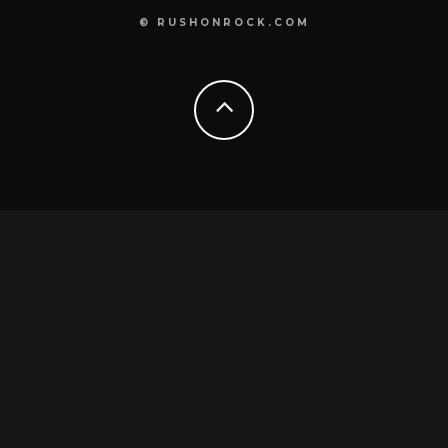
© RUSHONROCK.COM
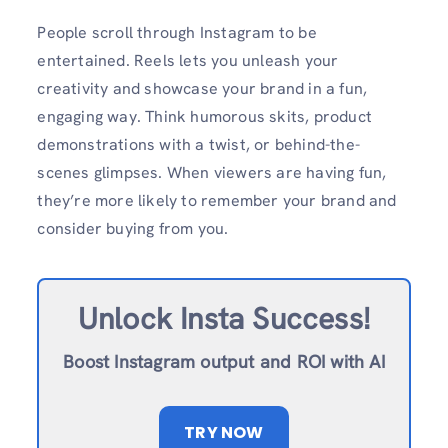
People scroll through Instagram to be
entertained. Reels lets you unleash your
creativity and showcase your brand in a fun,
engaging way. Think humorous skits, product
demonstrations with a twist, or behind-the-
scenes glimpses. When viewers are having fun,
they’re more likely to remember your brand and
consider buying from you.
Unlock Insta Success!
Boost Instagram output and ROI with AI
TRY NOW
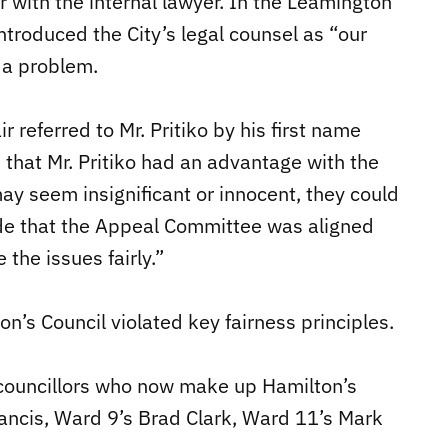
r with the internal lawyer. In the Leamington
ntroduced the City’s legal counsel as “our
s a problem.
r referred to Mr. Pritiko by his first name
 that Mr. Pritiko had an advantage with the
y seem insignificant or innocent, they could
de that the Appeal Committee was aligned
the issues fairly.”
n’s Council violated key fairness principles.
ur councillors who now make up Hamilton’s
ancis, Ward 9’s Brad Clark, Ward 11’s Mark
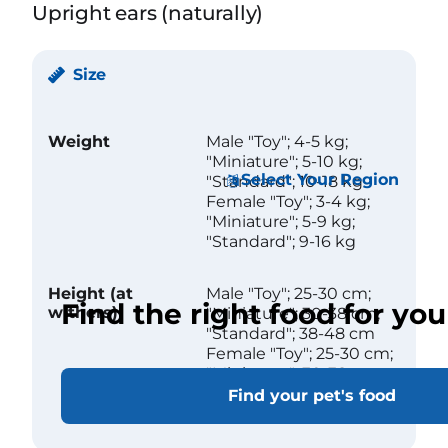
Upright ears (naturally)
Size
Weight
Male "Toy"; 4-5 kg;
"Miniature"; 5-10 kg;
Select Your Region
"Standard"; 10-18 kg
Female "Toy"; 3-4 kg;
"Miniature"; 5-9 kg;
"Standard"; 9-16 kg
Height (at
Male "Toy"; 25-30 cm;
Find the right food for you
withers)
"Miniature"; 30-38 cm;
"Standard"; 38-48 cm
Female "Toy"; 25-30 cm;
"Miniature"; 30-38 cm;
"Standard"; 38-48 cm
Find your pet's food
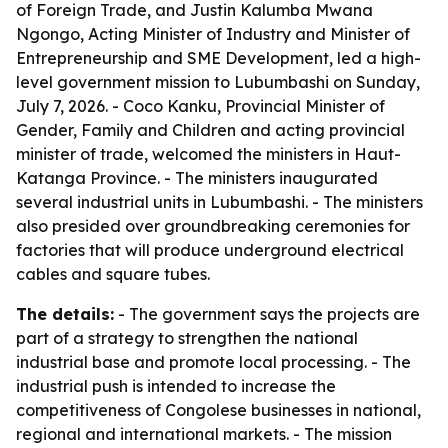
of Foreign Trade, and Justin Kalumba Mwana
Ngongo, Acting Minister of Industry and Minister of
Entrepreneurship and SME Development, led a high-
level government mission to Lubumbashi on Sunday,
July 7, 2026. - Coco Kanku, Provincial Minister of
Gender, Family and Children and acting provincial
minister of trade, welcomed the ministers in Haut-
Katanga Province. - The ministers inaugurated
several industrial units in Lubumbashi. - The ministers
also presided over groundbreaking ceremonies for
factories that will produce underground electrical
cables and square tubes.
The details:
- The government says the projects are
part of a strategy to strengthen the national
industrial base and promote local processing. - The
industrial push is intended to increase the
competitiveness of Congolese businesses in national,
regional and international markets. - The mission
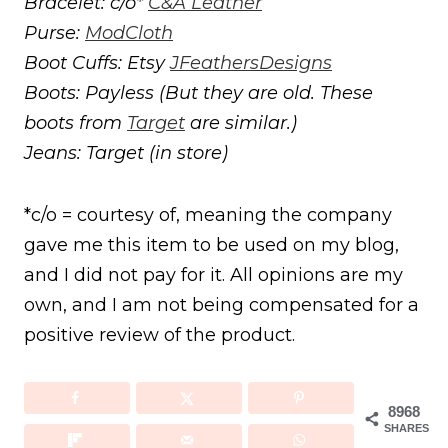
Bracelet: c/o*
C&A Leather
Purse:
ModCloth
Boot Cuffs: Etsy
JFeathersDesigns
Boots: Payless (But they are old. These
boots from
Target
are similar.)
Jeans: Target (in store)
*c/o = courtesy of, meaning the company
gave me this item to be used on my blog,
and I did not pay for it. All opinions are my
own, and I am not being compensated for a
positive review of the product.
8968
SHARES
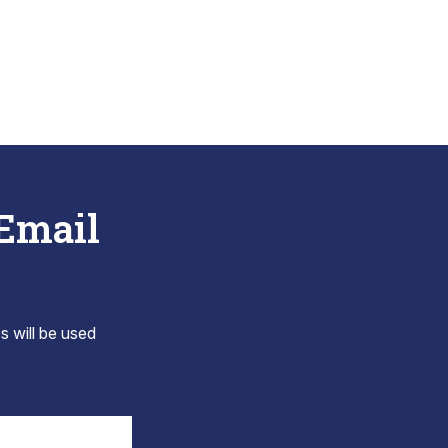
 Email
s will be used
○ ○ ○ ○ ○
EXERCISE BRIEF:
Please copy the entries in full. Leave each image out.

SOLVED PROBLEM:
© RUSHONROCK.COM
People scroll through Instagram to be
entertained. Reels lets you unleash your
creativity and showcase your brand in a fun,
engaging way. Think humorous skits, product
demonstrations with a twist, or behind-the-
scenes glimpses. When viewers are having fun,
they’re more likely to remember your brand and
consider buying from you.
Unlock Insta Success!
Boost Instagram output and ROI with AI
TRY NOW
r with the internal lawyer. In the Leamington
ntroduced the City’s legal counsel as “our
s a problem.
r referred to Mr. Pritiko by his first name
 that Mr. Pritiko had an advantage with the
y seem insignificant or innocent, they could
de that the Appeal Committee was aligned
the issues fairly.”
n’s Council violated key fairness principles.
ur councillors who now make up Hamilton’s
ancis, Ward 9’s Brad Clark, Ward 11’s Mark
Upright ears (naturally)
Size
Weight
Male "Toy"; 4-5 kg;
"Miniature"; 5-10 kg;
Select Your Region
"Standard"; 10-18 kg
Female "Toy"; 3-4 kg;
"Miniature"; 5-9 kg;
"Standard"; 9-16 kg
Height (at
Male "Toy"; 25-30 cm;
Find the right food for you
withers)
"Miniature"; 30-38 cm;
"Standard"; 38-48 cm
Female "Toy"; 25-30 cm;
"Miniature"; 30-38 cm;
"Standard"; 38-48 cm
Find your pet's food
of Foreign Trade, and Justin Kalumba Mwana
Ngongo, Acting Minister of Industry and Minister of
Entrepreneurship and SME Development, led a high-
level government mission to Lubumbashi on Sunday,
July 7, 2026. - Coco Kanku, Provincial Minister of
Gender, Family and Children and acting provincial
minister of trade, welcomed the ministers in Haut-
Katanga Province. - The ministers inaugurated
several industrial units in Lubumbashi. - The ministers
also presided over groundbreaking ceremonies for
factories that will produce underground electrical
cables and square tubes.
The details:
- The government says the projects are
part of a strategy to strengthen the national
industrial base and promote local processing. - The
industrial push is intended to increase the
competitiveness of Congolese businesses in national,
regional and international markets. - The mission
Bracelet: c/o*
C&A Leather
Purse:
ModCloth
Boot Cuffs: Etsy
JFeathersDesigns
Boots: Payless (But they are old. These
boots from
Target
are similar.)
Jeans: Target (in store)
*c/o = courtesy of, meaning the company
gave me this item to be used on my blog,
and I did not pay for it. All opinions are my
own, and I am not being compensated for a
positive review of the product.
8968
SHARES
 Email
s will be used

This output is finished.